Chinese hungry ghosts. It's something I've never seen done before, but stylistically it's something totally unique, cool wooden tombstones with caligraphy, tattered, hanging lanterns, prayer strips gently swaying in the breeze and ghosts and corpses shambling about to terrorize the living.

Old West 'Ghost-town' It's another theme I've never really seen before and a stylistic challenge, especially in lighting and props, but I love the idea to death. I'd probably do a cemetery in front and turn my porch into the shop of an undead undertaker.

And lastly, the good old haunted mansion sort of theme. Gravestones, candelabras, organ music and a storm outside. Very classic fare. It's a great standby if I can't think of anything else, but the challenge is doing something with a porch I can't make look entirely like an 'interior'.


----------



## Rasputin (Jan 4, 2010)

I think I'm doing a pirate theme with lots of vodoo and undead corpses from the sea lol, so if you only have a porch you could do some ruins of a crashed pirate ship around you yard and the porch could be like Tia Dalma's hut from Pirates of the Caribbean: Dead Man's Chest. But I kinda like the western thing. You could stage an undead shootdown and then build a wooden "sidewalk" on the walkway to your Funeral Parlor. That would be something really unique (you could look to Disneyland Paris' Phantom Manor for inspiration http://doombuggies.com/phantom1.php)


----------



## RoxyBlue (Oct 6, 2008)

I vote for the Chinese hungry ghosts theme because it sounds as if it would be beautiful and it would definitely be different.

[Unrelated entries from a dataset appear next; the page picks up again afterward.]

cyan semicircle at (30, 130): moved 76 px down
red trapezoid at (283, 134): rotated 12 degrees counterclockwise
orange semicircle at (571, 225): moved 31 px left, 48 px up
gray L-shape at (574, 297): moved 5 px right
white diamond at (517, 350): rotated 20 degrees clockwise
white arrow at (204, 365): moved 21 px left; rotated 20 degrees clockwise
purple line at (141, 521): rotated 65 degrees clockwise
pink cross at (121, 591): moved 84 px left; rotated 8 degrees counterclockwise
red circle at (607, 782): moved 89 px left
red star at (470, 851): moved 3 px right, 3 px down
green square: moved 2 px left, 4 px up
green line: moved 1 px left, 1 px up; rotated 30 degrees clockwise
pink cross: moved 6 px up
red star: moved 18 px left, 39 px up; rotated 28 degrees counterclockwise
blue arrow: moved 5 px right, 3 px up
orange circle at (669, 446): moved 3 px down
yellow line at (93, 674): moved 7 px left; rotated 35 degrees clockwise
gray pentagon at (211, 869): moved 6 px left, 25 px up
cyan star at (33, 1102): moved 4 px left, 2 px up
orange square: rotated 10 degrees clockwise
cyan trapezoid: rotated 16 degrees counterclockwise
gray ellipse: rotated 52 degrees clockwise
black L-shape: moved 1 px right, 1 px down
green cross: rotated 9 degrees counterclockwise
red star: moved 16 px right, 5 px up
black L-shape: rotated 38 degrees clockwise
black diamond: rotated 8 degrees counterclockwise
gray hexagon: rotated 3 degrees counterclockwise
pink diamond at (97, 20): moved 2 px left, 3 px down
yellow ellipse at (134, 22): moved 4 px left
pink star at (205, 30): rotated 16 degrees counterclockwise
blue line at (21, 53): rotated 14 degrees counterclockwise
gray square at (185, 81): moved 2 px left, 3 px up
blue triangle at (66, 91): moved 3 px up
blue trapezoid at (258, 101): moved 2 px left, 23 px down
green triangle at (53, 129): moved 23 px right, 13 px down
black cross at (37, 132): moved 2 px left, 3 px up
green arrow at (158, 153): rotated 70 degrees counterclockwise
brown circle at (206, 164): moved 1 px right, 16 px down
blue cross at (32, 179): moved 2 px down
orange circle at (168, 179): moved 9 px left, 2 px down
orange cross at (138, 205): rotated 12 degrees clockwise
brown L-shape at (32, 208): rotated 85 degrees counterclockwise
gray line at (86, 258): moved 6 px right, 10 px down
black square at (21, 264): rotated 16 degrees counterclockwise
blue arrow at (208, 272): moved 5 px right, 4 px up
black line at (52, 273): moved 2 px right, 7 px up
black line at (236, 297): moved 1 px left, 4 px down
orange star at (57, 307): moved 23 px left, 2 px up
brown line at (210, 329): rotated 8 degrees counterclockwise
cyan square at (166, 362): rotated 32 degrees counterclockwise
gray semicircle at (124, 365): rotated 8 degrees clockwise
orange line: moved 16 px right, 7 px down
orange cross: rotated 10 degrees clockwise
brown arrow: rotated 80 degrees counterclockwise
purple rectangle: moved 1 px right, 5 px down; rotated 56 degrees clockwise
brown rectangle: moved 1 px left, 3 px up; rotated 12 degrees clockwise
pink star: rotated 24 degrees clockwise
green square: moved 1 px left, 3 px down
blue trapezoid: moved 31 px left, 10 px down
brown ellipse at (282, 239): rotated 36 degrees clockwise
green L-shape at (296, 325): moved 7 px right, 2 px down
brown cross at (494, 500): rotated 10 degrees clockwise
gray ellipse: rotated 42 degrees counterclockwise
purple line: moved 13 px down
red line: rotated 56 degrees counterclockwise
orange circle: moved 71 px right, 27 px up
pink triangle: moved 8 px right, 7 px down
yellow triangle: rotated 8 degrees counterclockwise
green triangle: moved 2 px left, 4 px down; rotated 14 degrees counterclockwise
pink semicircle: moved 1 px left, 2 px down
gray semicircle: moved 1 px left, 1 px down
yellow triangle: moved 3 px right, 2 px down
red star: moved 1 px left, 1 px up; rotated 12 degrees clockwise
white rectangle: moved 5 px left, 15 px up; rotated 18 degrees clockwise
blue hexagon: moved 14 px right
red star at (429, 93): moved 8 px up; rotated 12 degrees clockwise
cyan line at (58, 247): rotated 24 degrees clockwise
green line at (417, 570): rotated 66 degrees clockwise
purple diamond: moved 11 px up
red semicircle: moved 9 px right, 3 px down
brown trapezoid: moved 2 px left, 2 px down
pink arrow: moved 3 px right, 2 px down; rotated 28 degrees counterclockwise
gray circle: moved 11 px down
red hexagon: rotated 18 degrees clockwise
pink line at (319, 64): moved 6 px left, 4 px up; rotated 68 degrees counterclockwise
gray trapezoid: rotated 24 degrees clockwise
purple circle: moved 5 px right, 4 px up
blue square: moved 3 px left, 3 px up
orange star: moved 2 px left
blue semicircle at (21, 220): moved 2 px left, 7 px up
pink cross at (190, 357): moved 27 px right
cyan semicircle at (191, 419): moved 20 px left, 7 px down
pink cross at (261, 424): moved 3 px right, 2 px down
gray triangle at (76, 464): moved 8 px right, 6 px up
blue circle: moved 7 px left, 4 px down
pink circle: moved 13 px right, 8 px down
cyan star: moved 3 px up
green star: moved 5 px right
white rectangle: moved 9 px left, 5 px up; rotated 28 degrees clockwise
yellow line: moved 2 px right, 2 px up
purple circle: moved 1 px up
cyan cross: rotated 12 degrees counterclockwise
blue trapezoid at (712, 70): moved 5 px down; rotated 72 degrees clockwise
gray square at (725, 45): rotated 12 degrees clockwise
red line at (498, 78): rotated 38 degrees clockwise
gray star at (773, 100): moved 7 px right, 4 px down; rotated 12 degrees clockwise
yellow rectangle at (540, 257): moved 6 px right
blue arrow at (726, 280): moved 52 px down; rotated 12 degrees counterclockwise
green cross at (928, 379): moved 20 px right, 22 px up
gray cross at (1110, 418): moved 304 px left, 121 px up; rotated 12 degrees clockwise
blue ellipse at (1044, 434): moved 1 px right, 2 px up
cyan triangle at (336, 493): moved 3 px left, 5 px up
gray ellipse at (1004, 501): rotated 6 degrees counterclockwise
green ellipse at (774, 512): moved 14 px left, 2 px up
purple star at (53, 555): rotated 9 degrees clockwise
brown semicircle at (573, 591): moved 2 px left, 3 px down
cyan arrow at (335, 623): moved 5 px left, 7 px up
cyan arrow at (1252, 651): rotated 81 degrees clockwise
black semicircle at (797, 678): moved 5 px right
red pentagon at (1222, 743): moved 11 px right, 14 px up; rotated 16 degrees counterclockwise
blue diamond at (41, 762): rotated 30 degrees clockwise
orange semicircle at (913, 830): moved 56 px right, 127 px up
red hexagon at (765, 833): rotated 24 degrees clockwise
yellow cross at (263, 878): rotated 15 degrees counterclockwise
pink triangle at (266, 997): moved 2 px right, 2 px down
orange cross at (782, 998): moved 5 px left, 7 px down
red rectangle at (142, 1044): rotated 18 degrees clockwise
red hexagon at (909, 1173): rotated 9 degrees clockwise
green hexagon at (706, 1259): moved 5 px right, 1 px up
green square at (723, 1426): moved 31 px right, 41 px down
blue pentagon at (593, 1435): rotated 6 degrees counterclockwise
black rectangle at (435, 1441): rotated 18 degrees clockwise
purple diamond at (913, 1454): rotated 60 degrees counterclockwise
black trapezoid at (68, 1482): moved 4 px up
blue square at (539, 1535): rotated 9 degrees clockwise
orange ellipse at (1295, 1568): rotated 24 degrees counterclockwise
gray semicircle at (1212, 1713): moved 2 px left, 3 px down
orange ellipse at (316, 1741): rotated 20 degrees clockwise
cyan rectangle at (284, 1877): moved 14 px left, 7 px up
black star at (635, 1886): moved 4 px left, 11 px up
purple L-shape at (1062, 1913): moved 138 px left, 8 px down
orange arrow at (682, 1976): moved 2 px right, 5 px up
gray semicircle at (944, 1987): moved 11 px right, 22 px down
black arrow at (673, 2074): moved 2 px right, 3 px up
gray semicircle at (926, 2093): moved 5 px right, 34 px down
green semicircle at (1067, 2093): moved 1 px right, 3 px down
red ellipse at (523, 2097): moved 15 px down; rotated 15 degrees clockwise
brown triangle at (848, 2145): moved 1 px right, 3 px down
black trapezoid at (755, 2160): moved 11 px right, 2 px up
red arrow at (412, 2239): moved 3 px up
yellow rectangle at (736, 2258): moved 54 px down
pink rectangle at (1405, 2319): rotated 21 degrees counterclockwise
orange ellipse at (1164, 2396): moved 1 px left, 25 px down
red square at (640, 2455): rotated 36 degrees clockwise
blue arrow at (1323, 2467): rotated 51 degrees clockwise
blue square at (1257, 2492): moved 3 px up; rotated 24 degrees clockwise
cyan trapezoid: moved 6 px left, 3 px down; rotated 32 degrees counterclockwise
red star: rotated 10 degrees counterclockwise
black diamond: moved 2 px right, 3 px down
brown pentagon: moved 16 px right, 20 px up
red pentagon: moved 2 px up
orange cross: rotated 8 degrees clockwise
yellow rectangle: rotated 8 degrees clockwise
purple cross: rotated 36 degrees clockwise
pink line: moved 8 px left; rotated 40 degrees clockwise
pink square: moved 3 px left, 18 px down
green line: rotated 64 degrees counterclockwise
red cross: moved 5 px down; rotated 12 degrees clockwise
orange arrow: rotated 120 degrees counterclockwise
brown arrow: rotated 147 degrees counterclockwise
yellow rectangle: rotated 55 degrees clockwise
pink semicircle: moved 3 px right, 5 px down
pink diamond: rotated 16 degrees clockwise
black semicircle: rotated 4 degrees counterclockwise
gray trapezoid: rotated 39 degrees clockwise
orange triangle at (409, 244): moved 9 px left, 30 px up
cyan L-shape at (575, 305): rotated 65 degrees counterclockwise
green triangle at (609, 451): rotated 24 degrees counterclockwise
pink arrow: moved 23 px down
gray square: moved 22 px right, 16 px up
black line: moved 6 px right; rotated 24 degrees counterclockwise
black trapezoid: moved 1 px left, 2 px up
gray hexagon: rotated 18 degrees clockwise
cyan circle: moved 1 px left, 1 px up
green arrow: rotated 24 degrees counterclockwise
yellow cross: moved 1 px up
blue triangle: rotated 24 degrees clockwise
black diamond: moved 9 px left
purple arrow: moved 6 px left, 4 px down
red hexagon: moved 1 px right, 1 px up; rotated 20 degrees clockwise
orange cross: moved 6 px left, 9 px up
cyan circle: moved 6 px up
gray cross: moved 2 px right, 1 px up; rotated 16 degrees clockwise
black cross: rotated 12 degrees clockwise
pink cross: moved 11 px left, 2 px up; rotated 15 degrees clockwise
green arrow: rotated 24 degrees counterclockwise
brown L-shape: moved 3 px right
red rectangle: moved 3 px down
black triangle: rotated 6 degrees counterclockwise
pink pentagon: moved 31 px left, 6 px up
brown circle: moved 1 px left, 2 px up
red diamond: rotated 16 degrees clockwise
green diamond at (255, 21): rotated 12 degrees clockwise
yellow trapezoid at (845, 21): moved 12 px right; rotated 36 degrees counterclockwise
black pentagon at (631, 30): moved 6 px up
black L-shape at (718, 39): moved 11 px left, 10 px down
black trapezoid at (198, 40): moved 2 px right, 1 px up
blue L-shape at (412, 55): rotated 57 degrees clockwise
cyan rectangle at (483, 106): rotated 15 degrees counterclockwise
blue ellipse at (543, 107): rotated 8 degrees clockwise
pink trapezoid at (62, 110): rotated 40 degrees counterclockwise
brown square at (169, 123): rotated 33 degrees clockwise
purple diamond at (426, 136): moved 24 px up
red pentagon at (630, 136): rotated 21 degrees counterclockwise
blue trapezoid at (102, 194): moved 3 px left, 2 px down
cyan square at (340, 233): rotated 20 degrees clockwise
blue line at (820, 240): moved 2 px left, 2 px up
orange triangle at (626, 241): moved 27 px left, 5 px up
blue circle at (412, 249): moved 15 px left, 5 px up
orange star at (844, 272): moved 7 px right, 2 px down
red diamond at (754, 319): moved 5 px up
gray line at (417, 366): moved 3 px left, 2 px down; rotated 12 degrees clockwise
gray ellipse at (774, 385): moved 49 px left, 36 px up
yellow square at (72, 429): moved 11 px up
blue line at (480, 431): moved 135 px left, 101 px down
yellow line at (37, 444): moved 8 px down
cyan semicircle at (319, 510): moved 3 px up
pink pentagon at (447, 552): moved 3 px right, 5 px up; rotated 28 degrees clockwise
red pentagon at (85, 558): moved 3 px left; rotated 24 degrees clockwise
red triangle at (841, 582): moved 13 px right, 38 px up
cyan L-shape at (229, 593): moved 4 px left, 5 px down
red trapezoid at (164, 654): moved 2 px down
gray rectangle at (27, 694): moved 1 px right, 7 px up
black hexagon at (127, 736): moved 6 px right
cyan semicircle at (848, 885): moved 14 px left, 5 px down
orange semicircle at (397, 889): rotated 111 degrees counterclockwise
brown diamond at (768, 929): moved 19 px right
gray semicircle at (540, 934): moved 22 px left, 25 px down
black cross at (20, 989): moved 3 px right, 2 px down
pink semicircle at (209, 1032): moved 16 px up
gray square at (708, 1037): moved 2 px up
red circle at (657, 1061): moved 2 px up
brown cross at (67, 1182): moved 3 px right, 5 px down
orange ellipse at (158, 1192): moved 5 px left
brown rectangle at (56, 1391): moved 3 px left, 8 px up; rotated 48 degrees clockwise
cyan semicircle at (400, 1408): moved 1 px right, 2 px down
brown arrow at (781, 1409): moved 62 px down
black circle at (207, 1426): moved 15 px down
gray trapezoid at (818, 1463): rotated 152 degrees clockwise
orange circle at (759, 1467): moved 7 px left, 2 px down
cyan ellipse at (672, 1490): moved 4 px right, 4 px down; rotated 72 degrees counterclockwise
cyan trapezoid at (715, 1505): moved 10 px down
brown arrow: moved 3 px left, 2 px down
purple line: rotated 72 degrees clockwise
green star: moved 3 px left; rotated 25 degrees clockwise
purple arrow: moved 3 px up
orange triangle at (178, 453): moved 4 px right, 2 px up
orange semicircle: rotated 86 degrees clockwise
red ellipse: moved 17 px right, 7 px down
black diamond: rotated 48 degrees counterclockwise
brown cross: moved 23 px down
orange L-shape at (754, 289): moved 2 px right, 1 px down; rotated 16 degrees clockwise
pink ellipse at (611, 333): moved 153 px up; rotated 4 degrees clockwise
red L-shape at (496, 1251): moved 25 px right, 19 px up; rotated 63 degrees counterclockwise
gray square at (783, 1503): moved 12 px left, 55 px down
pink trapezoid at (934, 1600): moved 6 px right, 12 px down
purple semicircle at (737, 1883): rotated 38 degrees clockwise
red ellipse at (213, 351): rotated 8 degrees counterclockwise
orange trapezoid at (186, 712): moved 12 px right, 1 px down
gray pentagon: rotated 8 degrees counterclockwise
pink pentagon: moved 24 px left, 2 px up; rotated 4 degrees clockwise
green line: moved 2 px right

There've been at least a couple wild west type haunts posted on this forum. Here are two that could serve as inspiration:

Regions Beyond

http://www.hauntforum.com/showthread.php?t=23831

Bwolcott

http://www.hauntforum.com/showthread.php?t=24428


----------



## sickNtwisted (Sep 29, 2010)

I vote for the Chinese hungry ghosts theme.


----------



## GothicCandle (Mar 26, 2007)

I third Chinese ghosts! Throw in some other Asian types too!


----------



## debbie5 (Mar 2, 2007)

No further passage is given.